At the core, the aim of nutrition counselling is to help you rebuild confidence and trust in nourishing your body so that you can free up space for what really matters to you. Of course, there are lots of in-between stages in moving towards a rich and meaningful life and these steps listed below. The length of time working with a nutrition professional will vary and depend on your unique circumstances and readiness to change. Everyone’s recovery journey is unique and there will be frequent opportunities to evaluate progress and ensure that your goals and expectations are met.

  • Building a Relationship.

    Building a relationship human being to human being to understand your unique needs, goals, and preferences and we ensure our work is personalised and meets you where you’re at.

  • Nutritional Rehabilitation

    Nutritional rehab and nourishment as self-care. Working with you to understand your nutritional requirements for optimum wellbeing and see regular adequate eating as a form of self-care.

  • Meal Planning

    Individualised bespoke meal planning and meal time structure where appropriate. This includes options for in between checks ins for accountability and support to help you work towards nutritional rehabilitation.

  • Medical Nutrition Therapy

    Medical nutrition therapy and use of high quality supplements where necessary. We are experienced at working with a range of conditions and needs including hypothalamic amenorrhea, PCOS, fertility, hypothyroidism and IBS.

  • Nutrition Psychoeducation

    Nutrition psychoeducation and some optional science lessons to learn more about physiology, psychology, and anatomy to help empower you in your own recovery.

  • Challenging the food police

    Debunking, challenging and reframing difficult or negative thoughts or beliefs around specific foods and food groups to combat widespread nutrition misinformation.

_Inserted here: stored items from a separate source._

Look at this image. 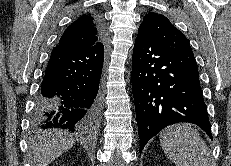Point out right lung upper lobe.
Listing matches in <instances>:
<instances>
[{"instance_id":"obj_1","label":"right lung upper lobe","mask_w":231,"mask_h":166,"mask_svg":"<svg viewBox=\"0 0 231 166\" xmlns=\"http://www.w3.org/2000/svg\"><path fill=\"white\" fill-rule=\"evenodd\" d=\"M102 22L92 14H84L71 23L62 34L58 45L66 47H90L103 42Z\"/></svg>"}]
</instances>
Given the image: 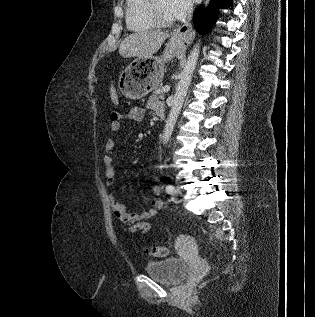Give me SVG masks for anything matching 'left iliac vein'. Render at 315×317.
I'll return each instance as SVG.
<instances>
[{"label":"left iliac vein","mask_w":315,"mask_h":317,"mask_svg":"<svg viewBox=\"0 0 315 317\" xmlns=\"http://www.w3.org/2000/svg\"><path fill=\"white\" fill-rule=\"evenodd\" d=\"M181 195V191L179 189L174 190V196L178 197Z\"/></svg>","instance_id":"1"}]
</instances>
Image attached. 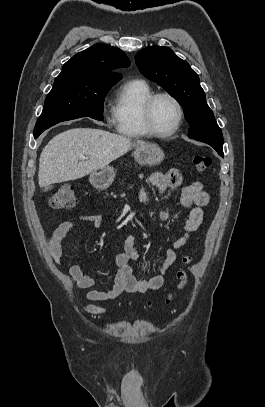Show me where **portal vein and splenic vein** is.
<instances>
[{"instance_id":"18ae733b","label":"portal vein and splenic vein","mask_w":265,"mask_h":407,"mask_svg":"<svg viewBox=\"0 0 265 407\" xmlns=\"http://www.w3.org/2000/svg\"><path fill=\"white\" fill-rule=\"evenodd\" d=\"M80 159L84 160L86 157L84 155L80 156Z\"/></svg>"}]
</instances>
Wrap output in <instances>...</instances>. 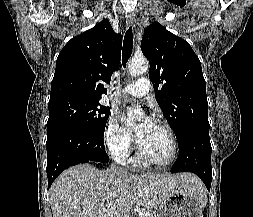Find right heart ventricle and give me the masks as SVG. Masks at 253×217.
Here are the masks:
<instances>
[{
    "mask_svg": "<svg viewBox=\"0 0 253 217\" xmlns=\"http://www.w3.org/2000/svg\"><path fill=\"white\" fill-rule=\"evenodd\" d=\"M133 161H134L133 159L130 160V162H133Z\"/></svg>",
    "mask_w": 253,
    "mask_h": 217,
    "instance_id": "e07e8e85",
    "label": "right heart ventricle"
}]
</instances>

  • Skills & Coping Strategies

    Providing a range of coping strategies including distress tolerance and mindfulness based skills to manage difficult thoughts and feelings pertaining to food and body image.

  • Exposure work

    Practicing eating challenging foods with you in session to support you overcome food fears, make peace with foods and cultivate more options and choices when it comes to both food and life.

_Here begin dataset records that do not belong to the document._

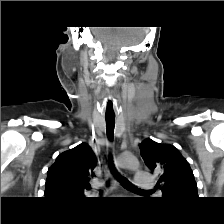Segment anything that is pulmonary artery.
Here are the masks:
<instances>
[{"label":"pulmonary artery","instance_id":"1","mask_svg":"<svg viewBox=\"0 0 224 224\" xmlns=\"http://www.w3.org/2000/svg\"><path fill=\"white\" fill-rule=\"evenodd\" d=\"M134 184L139 188L149 189L153 187L154 179L147 172H138L135 175Z\"/></svg>","mask_w":224,"mask_h":224}]
</instances>
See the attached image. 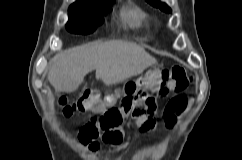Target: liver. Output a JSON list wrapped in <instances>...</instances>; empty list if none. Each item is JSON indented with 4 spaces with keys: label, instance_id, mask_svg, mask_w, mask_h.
<instances>
[{
    "label": "liver",
    "instance_id": "6515ba94",
    "mask_svg": "<svg viewBox=\"0 0 242 160\" xmlns=\"http://www.w3.org/2000/svg\"><path fill=\"white\" fill-rule=\"evenodd\" d=\"M156 62L135 43L118 40L94 42L55 55L50 61L48 80L56 92L71 93L92 70H96V79L111 85L141 74Z\"/></svg>",
    "mask_w": 242,
    "mask_h": 160
}]
</instances>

  • Body Image & Self Care

    We consider body image work, joyful movement embodied self-care, and other factors related to eating as part and parcel of the work in healing your relationship to food and body image.

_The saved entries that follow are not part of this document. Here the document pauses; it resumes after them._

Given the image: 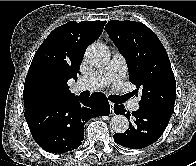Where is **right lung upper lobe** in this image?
Masks as SVG:
<instances>
[{
    "mask_svg": "<svg viewBox=\"0 0 196 166\" xmlns=\"http://www.w3.org/2000/svg\"><path fill=\"white\" fill-rule=\"evenodd\" d=\"M105 21H69L54 29L37 50L24 84L25 111L68 98L67 82L77 80L87 47L102 33Z\"/></svg>",
    "mask_w": 196,
    "mask_h": 166,
    "instance_id": "cb5924a9",
    "label": "right lung upper lobe"
}]
</instances>
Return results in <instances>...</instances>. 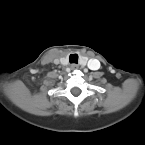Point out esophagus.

  • Consider Vitamin P for Pleasure

    Reclaim the pleasure and joy in eating including eating a wide variety of foods including fun foods. We believe that all foods can fit in a “healthy” and balanced diet.

  • Multi Disciplinary Support

    We take a multi-disciplinary approach, working with your psychiatrist, psychologist, GP and/or our partners to create a team around you to provide the highest quality care.

  • See you as the expert

    Listen and respect you as the expert of your experience and work with you on the same team through a trauma-informed lens and at your own pace.